What to work on
Among the entries below, only the lines from the one with "DALIŞ MALZEME" through the one with "Udendørslamper" are wanted, reproduced exactly. Pictures are not wanted.

┌─ Recorded information

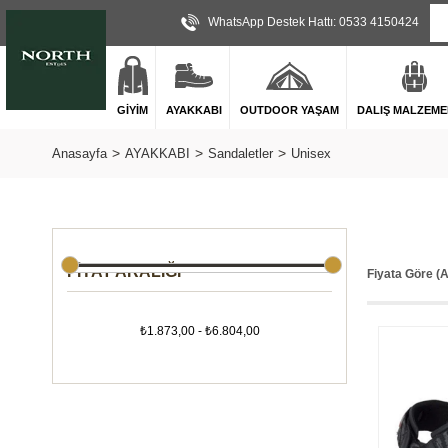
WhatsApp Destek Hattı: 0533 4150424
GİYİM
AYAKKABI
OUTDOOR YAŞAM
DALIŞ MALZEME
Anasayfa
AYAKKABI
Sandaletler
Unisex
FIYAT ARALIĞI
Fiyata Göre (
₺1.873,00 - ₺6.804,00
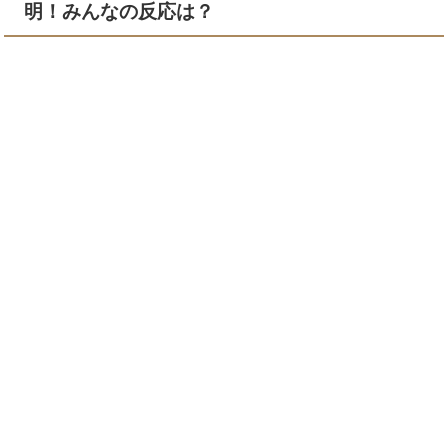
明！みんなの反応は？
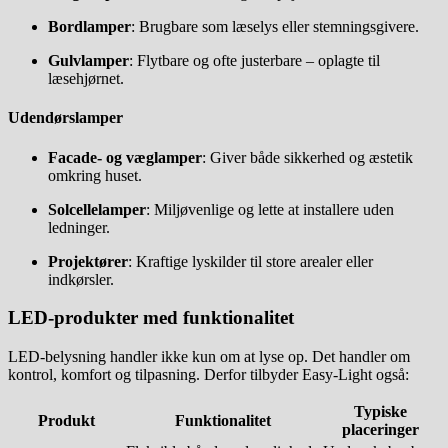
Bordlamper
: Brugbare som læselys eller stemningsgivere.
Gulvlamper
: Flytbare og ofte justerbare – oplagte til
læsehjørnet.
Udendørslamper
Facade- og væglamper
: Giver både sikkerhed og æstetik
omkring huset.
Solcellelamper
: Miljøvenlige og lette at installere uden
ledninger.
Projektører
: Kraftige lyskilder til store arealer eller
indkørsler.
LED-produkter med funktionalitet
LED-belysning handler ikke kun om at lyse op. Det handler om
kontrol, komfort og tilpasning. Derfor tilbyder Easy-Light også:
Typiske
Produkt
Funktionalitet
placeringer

└─
┌─ Recorded information

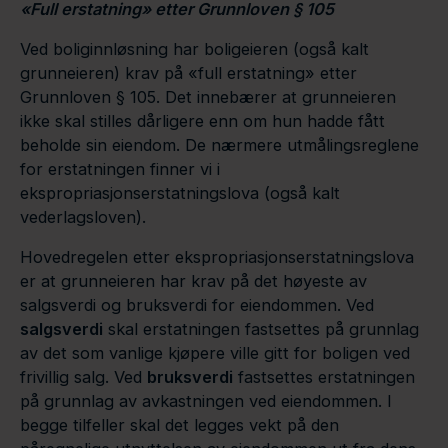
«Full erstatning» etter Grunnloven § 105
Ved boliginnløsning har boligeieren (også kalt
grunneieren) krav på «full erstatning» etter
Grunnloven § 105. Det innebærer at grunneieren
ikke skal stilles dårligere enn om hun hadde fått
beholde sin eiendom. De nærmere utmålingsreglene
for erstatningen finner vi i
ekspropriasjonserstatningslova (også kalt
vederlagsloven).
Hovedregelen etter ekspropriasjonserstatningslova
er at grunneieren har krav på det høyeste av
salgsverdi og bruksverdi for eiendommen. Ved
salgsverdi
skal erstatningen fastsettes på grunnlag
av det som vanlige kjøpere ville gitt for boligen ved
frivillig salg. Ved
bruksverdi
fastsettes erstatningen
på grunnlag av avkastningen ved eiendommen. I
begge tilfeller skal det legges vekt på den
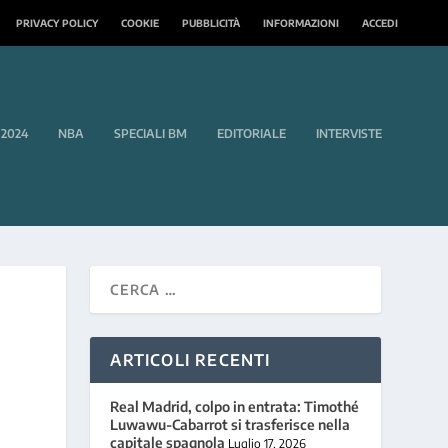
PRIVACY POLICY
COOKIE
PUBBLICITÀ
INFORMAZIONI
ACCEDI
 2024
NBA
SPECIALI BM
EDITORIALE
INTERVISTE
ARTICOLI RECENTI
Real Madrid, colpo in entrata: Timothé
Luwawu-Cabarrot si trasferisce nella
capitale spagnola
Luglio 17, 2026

└─

Your response
DALIŞ MALZEME
Anasayfa
AYAKKABI
Sandaletler
Unisex
FIYAT ARALIĞI
Fiyata Göre (
₺1.873,00 - ₺6.804,00
明！みんなの反応は？
Bordlamper
: Brugbare som læselys eller stemningsgivere.
Gulvlamper
: Flytbare og ofte justerbare – oplagte til
læsehjørnet.
Udendørslamper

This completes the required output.